Era da un po’ che non provavo forti emozioni e sicuramente essermi innamorato ha risvegliato in me tante cose. Vivere momenti in maniera intensa è stata una cosa che ho sempre ricercato, finendo inevitabilmente per accettare anche il rischio che le cose poi non vadano come immagini. Il dolore, la delusione di quest’amore non corrisposto, mi hanno fatto soffrire, ma mi hanno anche fatto sentire vivo, e questa è la cosa che più mi affascina.

 

Racconti la fine di una relazione con uno sguardo quasi clinico, molto lucido, evitando la retorica. È una scelta istintiva o un modo per proteggerti mentre metti in musica qualcosa di così intimo?
In questa canzone ho deciso di raccontare una storia che ho realmente vissuto.
Dopo aver scritto le parole mi sono sentito nudo per la prima volta, rendendomi conto di essere stato sincero come non mai. La lucidità che si intravede nelle parole è la stessa che ho sempre avuto durante tutto il tempo della frequentazione, sin dall’inizio c’era qualcosa che non mi tornava. Sono contento che s’intraveda questa consapevolezza, quindi direi che in questo caso non mi sono protetto, ma ho descritto esattamente quello che è stato. Una storia di cui conoscevo già il finale.

Nel tuo nuovo singolo trasformi un’esperienza personale in qualcosa di collettivo e generazionale. Ti interessa più essere compreso o essere riconosciuto da chi ascolta?
Di base, mi piace raccontare la mia visione delle cose, e di quelle che sono le mie esperienze.
Ovviamente so che molte storie ci accumunano e sono molto simili tra di loro, per questo credo che tanti ragazzi possano ritrovarsi nelle mie parole, comprendendomi di conseguenza, e nella maggior parte dei casi comprendendo anche se stessi. Io per primo mi sono conosciuto e ho scavato a fondo su tante mie cose ascoltando le parole dei miei artisti preferiti. Spero quindi di essere compreso prima, e magari anche riconosciuto per la mia storia.
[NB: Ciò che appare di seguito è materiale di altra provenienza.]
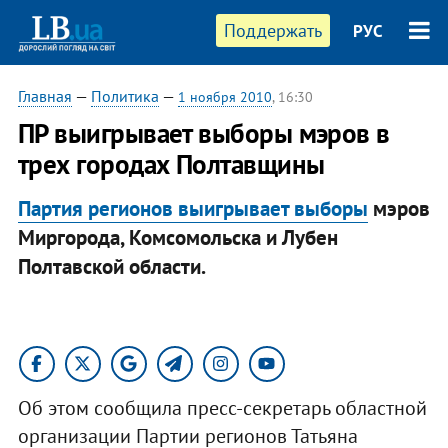
Поддержать
РУС
Главная
—
Политика
—
1 ноября 2010
, 16:30
ПР выигрывает выборы мэров в
трех городах Полтавщины
Партия регионов выигрывает выборы
мэров
Миргорода, Комсомольска и Лубен
Полтавской области.
Об этом сообщила пресс-секретарь областной
организации Партии регионов Татьяна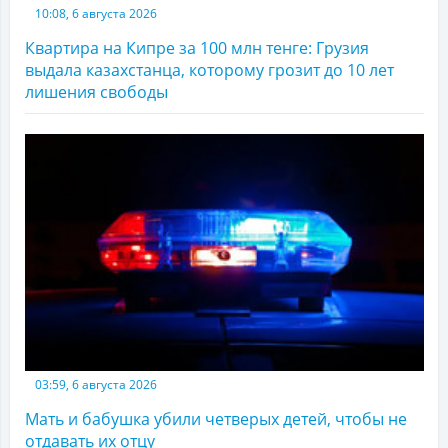
10:08, 6 августа 2026
Квартира на Кипре за 100 млн тенге: Грузия
выдала казахстанца, которому грозит до 10 лет
лишения свободы
03:59, 6 августа 2026
Мать и бабушка убили четверых детей, чтобы не
отдавать их отцу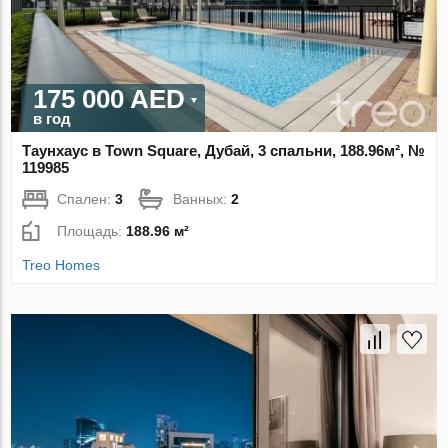
175 000 AED
в год
Таунхаус в Town Square, Дубай, 3 спальни, 188.96м², №
119985
Спален:
3
Ванных:
2
Площадь:
188.96 м²
Treo Homes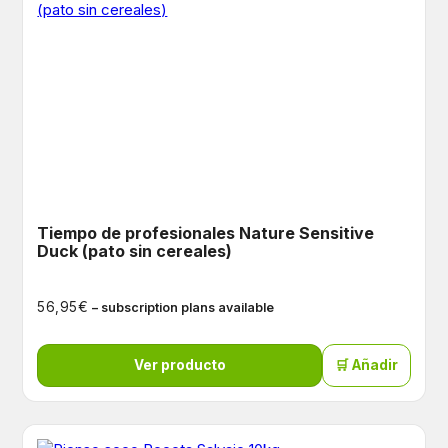
Tiempo de profesionales Nature Sensitive
Duck (pato sin cereales)
€
56,95
– subscription plans available
Ver producto
🛒 Añadir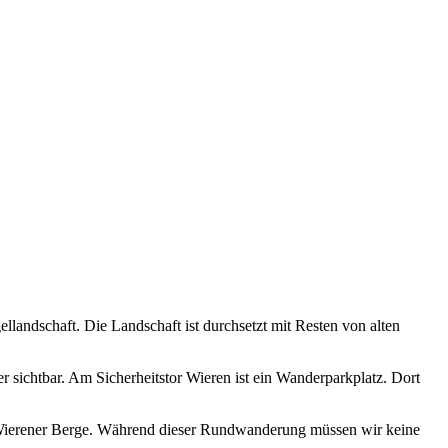
llandschaft. Die Landschaft ist durchsetzt mit Resten von alten
 sichtbar. Am Sicherheitstor Wieren ist ein Wanderparkplatz. Dort
ie Wierener Berge. Während dieser Rundwanderung müssen wir keine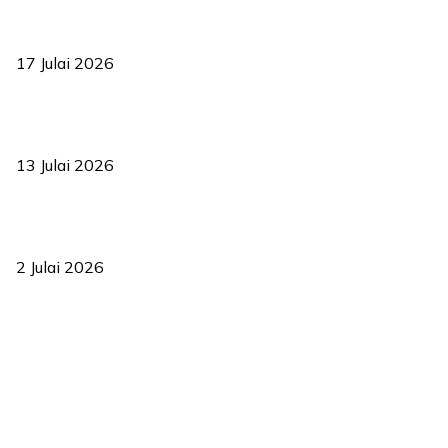
RUU statistik 2026 lulus, era baharu pengurusan data negara
bermula
17 Julai 2026
Sasar 70 peratus mahasiswa dapat kolej kediaman menjelang
2035
13 Julai 2026
‘Smart Lane’ kurangkan kesesakan hingga 50 peratus, terbukti
berkesan sejak 2023
2 Julai 2026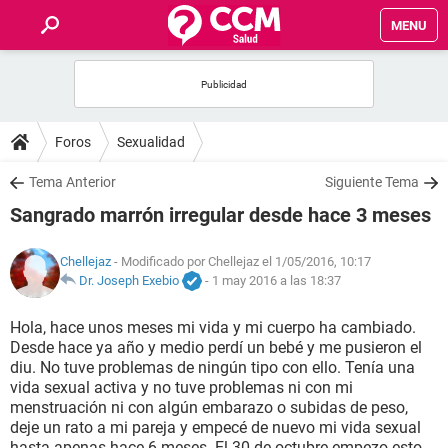
MENU
INICIO
FOROS
Foros
Sexualidad
SALUD
Tema Anterior
Siguiente Tema
Sangrado marrón irregular desde hace 3 meses
FAMILIA
Chellejaz
- Modificado por Chellejaz el 1/05/2016, 10:17
NUTRICIÓN
Dr. Joseph Exebio
-
1 may 2016 a las 18:37
Hola, hace unos meses mi vida y mi cuerpo ha cambiado.
BIENESTAR
Desde hace ya año y medio perdí un bebé y me pusieron el
diu. No tuve problemas de ningún tipo con ello. Tenía una
SEXUALIDAD
vida sexual activa y no tuve problemas ni con mi
menstruación ni con algún embarazo o subidas de peso,
deje un rato a mi pareja y empecé de nuevo mi vida sexual
GLOSARIO
hasta apenas hace 6 meses. El 30 de octubre empezo esto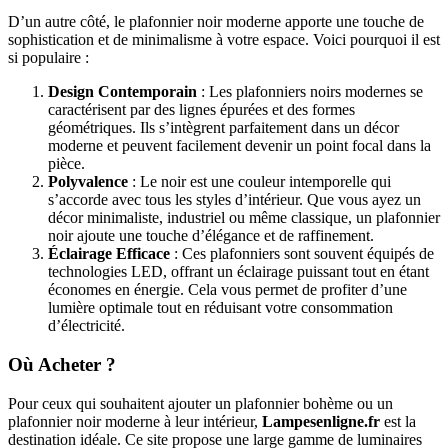
D’un autre côté, le plafonnier noir moderne apporte une touche de
sophistication et de minimalisme à votre espace. Voici pourquoi il est
si populaire :
Design Contemporain
: Les plafonniers noirs modernes se
caractérisent par des lignes épurées et des formes
géométriques. Ils s’intègrent parfaitement dans un décor
moderne et peuvent facilement devenir un point focal dans la
pièce.
Polyvalence
: Le noir est une couleur intemporelle qui
s’accorde avec tous les styles d’intérieur. Que vous ayez un
décor minimaliste, industriel ou même classique, un plafonnier
noir ajoute une touche d’élégance et de raffinement.
Éclairage Efficace
: Ces plafonniers sont souvent équipés de
technologies LED, offrant un éclairage puissant tout en étant
économes en énergie. Cela vous permet de profiter d’une
lumière optimale tout en réduisant votre consommation
d’électricité.
Où Acheter ?
Pour ceux qui souhaitent ajouter un plafonnier bohème ou un
plafonnier noir moderne à leur intérieur,
Lampesenligne.fr
est la
destination idéale. Ce site propose une large gamme de luminaires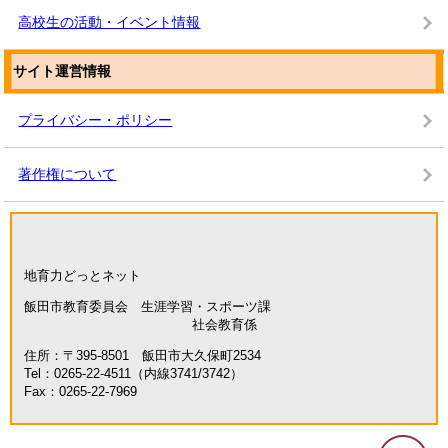
高校生の活動・イベント情報
サイト運営情報
プライバシー・ポリシー
著作権について
地育力どっとネット
飯田市教育委員会 生涯学習・スポーツ課
社会教育係
住所：〒395-8501 飯田市大久保町2534
Tel：0265-22-4511（内線3741/3742）
Fax：0265-22-7969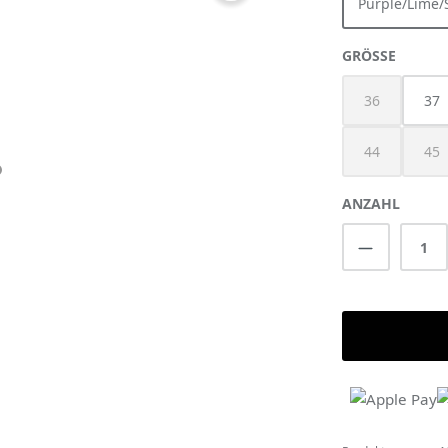
Purple/Lime/
AUSWÄ
GRÖSSE
36
37
(Diese Option 
44
45
(Diese Option 
(Di
ANZAHL
Produkt A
Canti “In quel letto anche ragazzi più belli di me fanno la stessa fine”: quanto è importante per te smontare l’idea di competizione legata all’amore e all’abbandono?
Mi piace tanto questa domanda. Mi è successo di incagliarmi due volte in un amore non corrisposto, e il meccanismo che è scattato nella mia testa è stato, in entrambi i casi, quello di sentirmi meno di quelle persone, non abbastanza e non all’altezza. La seconda volta è finita perché di mezzo c’era un altro ragazzo, e la cosa che istintivamente ho fatto e stata quella di paragonarmi e mettermi a confronto, chiedendomi cosa avesse lui in più di me. Questo è stato l’errore più grande che potessi fare e che possiamo fare. Credo sia necessario imparare a darsi valore, ed avere la consapevolezza di chi siamo, è fondamentale per non cadere in questi dolorose trappole mentali.